- The Washington Times - Tuesday, June 25, 2019

A key State Department official told a House hearing Tuesday it was imperative for Sudan’s military leadership to transition to civilian-led government and to allow peaceful democratic protests, saying that U.S. economic sanctions and other pressure remain an option as the crisis unfolds.

“We’re looking at all options, including sanctions down the line should there be any kind of repeat of violence,” Makila James, deputy assistant secretary for East Africa, told the House Foreign Affairs subcommittee on Africa Tuesday, in one of the first congressional hearings on the violent political standoff in Khartoum.
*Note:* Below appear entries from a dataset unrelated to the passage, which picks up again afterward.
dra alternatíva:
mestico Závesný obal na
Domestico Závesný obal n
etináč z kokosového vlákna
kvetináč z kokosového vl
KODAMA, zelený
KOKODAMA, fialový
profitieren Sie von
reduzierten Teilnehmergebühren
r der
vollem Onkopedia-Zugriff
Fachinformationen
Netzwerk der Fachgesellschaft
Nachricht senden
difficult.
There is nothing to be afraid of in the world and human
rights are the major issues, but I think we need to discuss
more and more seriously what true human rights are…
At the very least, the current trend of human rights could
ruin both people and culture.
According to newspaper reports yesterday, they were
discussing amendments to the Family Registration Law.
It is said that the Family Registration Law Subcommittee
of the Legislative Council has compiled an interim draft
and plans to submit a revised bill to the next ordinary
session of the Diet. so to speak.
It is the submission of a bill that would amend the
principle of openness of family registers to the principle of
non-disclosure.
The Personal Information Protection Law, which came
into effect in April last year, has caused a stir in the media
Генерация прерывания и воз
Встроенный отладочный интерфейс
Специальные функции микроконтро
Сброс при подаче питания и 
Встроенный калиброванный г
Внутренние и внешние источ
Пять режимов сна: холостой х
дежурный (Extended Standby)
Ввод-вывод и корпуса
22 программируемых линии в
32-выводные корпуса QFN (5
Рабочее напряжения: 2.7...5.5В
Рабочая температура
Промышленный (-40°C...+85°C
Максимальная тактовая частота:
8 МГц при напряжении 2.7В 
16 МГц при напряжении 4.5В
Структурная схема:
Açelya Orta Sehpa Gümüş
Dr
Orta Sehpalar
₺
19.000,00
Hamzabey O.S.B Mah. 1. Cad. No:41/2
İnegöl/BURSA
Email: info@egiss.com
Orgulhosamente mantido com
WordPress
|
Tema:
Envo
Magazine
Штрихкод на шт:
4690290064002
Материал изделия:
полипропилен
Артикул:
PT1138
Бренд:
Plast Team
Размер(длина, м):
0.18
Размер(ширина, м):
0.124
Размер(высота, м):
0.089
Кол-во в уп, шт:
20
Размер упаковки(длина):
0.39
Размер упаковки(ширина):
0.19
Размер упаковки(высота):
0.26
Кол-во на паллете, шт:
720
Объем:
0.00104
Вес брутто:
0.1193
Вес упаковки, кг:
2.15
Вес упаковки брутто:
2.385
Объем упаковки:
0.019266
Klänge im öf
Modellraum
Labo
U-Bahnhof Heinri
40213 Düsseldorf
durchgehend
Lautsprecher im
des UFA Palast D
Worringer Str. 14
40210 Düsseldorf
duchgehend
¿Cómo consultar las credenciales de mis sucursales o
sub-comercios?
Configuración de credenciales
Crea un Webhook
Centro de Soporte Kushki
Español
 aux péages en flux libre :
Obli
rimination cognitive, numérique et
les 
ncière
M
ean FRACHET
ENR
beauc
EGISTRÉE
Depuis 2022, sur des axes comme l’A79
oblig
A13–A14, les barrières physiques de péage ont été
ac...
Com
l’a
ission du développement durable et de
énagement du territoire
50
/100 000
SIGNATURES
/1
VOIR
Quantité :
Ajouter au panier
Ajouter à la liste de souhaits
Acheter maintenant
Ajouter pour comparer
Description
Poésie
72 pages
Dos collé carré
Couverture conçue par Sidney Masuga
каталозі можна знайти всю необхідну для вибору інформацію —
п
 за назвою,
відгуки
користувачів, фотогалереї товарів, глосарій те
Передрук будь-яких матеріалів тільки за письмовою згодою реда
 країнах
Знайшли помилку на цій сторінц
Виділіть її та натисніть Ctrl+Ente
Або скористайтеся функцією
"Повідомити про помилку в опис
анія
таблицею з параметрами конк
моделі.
Things have been deeply unsettled in the oil-rich African nation since longtime authoritarian President Omar al-Bashir was ousted in the face of massive popular protests in early April. But the army-dominated Transitional Military Council has resisted demands for a quick shift to civilian rule and has resorted to violence to put down continuing pro-democracy demonstrations.

Talks between the two sides have broken down following a brutal June 3 incident, when security forces stormed a protest sit-in on June 3, killing dozens. The Trump administration has faced growing pressure to weigh in on the conflict.

“We also want to convey a very strong message to the TMC that they must allow peaceful protests,” Ms. James said. “If there is any repeat of the violence and assault on June 3, there will be consequences. … People have a right to protest.”

For the past 21 days, Sudan has been without internet access, prompting concern that a bigger crackdown was in the works.

“Internet access, we believe, must be reinstated, and I urge those behind this to unblock internet access,” subcommittee Chairwoman Karen Bass, California Democrat, said at Tuesday’s hearing. “Prohibiting access does not mean citizens will stop exercising their civil rights.”